==== Data extract
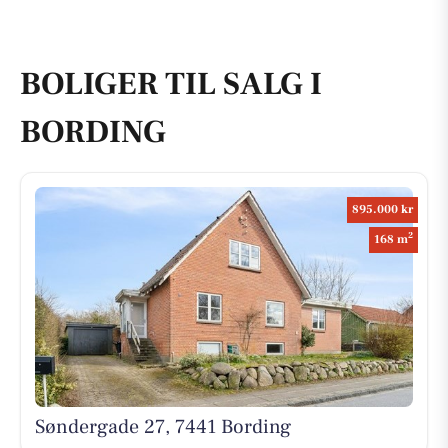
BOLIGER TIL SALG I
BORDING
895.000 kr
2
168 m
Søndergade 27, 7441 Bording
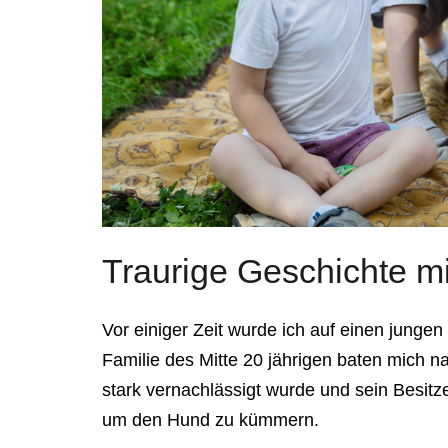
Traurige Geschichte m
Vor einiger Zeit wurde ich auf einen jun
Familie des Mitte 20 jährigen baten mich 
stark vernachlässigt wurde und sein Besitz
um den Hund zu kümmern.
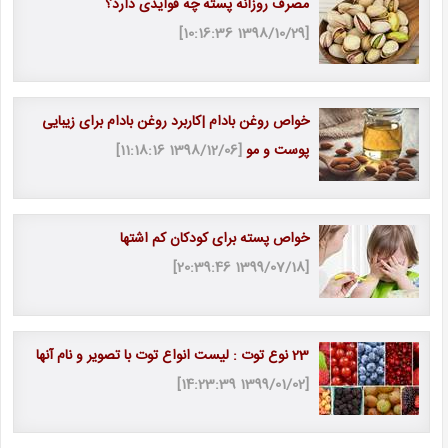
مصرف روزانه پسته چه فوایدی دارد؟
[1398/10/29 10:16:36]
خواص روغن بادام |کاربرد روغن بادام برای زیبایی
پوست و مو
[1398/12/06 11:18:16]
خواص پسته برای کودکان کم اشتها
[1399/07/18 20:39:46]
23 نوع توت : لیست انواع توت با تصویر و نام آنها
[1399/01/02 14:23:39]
========
==== Data extract
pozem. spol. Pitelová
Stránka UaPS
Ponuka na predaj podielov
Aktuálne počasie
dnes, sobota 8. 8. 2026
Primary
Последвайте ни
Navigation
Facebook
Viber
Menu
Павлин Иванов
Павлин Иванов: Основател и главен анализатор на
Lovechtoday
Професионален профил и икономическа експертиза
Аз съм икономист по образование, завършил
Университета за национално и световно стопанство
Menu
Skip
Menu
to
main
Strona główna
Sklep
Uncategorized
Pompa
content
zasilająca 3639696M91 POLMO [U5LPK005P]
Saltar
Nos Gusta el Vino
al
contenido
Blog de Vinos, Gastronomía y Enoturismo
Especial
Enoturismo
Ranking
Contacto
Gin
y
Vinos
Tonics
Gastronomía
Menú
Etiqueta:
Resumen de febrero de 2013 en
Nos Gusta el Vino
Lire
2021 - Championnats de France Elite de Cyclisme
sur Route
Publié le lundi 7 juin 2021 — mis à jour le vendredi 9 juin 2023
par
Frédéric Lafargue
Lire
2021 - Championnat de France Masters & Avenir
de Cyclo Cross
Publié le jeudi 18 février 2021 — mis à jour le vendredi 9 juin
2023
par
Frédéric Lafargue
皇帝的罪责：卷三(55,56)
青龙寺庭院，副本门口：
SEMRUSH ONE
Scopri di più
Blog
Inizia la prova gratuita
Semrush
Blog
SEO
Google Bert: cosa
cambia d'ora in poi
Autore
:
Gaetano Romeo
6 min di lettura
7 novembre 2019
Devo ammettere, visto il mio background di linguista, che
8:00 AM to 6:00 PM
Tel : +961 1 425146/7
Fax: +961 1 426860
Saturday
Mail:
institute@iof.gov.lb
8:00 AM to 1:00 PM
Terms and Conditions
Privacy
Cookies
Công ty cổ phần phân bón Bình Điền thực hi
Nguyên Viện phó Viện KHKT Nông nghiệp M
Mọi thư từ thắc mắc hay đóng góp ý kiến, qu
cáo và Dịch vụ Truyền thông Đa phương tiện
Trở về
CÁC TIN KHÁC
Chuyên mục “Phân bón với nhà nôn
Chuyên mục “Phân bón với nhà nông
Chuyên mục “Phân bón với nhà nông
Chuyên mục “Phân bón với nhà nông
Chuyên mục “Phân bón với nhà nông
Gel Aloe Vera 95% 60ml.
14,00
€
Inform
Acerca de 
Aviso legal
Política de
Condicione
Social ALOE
========
==== Data extract
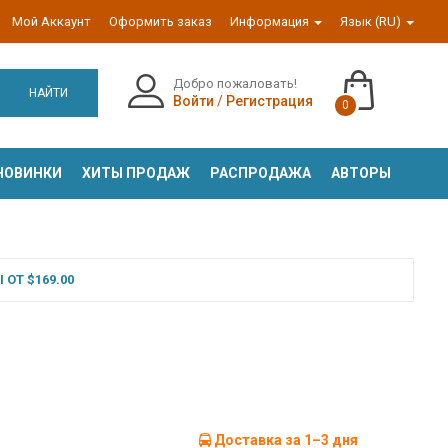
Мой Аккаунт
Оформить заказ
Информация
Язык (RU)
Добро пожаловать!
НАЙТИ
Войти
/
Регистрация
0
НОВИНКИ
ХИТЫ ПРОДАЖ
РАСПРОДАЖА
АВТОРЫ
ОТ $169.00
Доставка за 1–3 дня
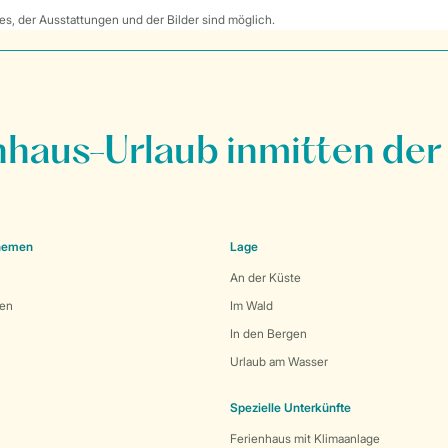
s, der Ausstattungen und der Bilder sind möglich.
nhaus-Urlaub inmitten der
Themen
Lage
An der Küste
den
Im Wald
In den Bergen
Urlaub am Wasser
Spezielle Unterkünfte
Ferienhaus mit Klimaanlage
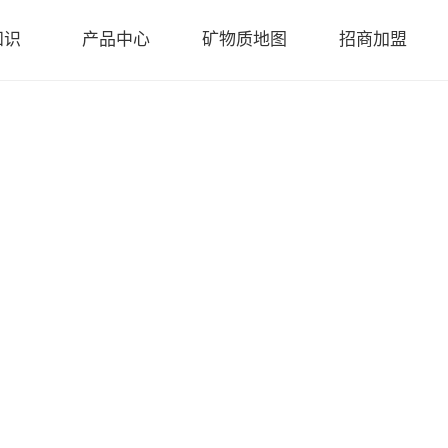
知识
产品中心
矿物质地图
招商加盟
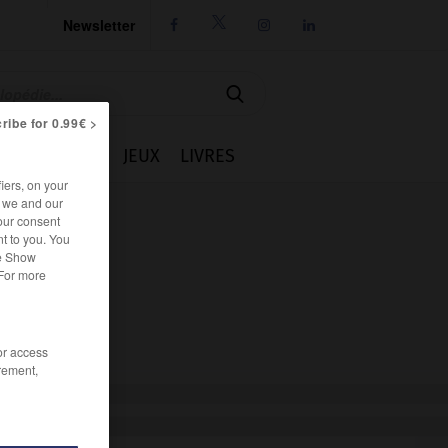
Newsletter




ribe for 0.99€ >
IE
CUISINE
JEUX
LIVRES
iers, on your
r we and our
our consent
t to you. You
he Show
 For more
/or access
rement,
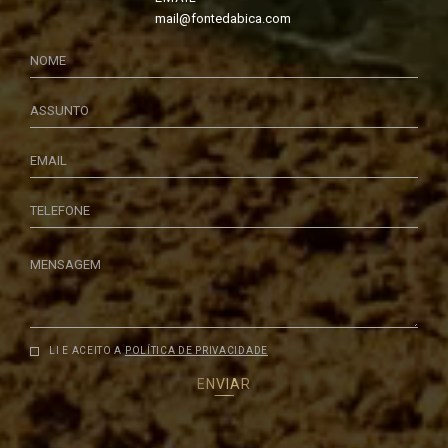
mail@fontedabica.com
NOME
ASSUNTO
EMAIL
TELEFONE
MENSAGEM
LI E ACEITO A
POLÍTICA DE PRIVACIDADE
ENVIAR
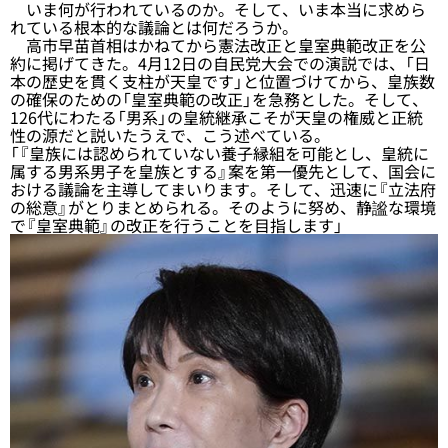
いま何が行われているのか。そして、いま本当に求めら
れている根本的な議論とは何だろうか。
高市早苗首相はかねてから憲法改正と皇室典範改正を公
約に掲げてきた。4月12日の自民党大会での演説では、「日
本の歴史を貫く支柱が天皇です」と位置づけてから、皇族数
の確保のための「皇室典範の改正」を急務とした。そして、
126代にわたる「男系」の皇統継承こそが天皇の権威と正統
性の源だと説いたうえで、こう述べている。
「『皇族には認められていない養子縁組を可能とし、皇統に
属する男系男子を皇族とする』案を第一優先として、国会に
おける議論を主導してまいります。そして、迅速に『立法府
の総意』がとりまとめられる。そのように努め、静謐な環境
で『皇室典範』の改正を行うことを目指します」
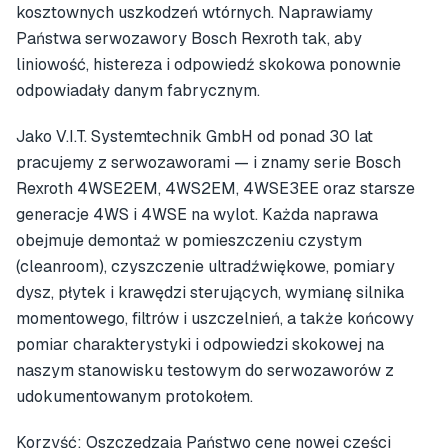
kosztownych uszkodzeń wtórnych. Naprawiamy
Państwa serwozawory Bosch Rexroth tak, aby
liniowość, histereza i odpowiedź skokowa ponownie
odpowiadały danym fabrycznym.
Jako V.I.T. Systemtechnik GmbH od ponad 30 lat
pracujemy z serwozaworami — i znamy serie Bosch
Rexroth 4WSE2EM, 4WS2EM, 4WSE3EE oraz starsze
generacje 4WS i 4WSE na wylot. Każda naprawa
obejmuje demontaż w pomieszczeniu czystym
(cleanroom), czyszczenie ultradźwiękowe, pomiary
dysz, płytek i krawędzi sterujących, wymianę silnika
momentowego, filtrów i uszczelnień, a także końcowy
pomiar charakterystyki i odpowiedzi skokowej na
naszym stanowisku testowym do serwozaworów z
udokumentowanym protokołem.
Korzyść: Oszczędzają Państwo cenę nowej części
========
Show all lines in the records above that hold "vendredi".

Publié le lundi 7 juin 2021 — mis à jour le vendredi 9 juin 2023
Publié le jeudi 18 février 2021 — mis à jour le vendredi 9 juin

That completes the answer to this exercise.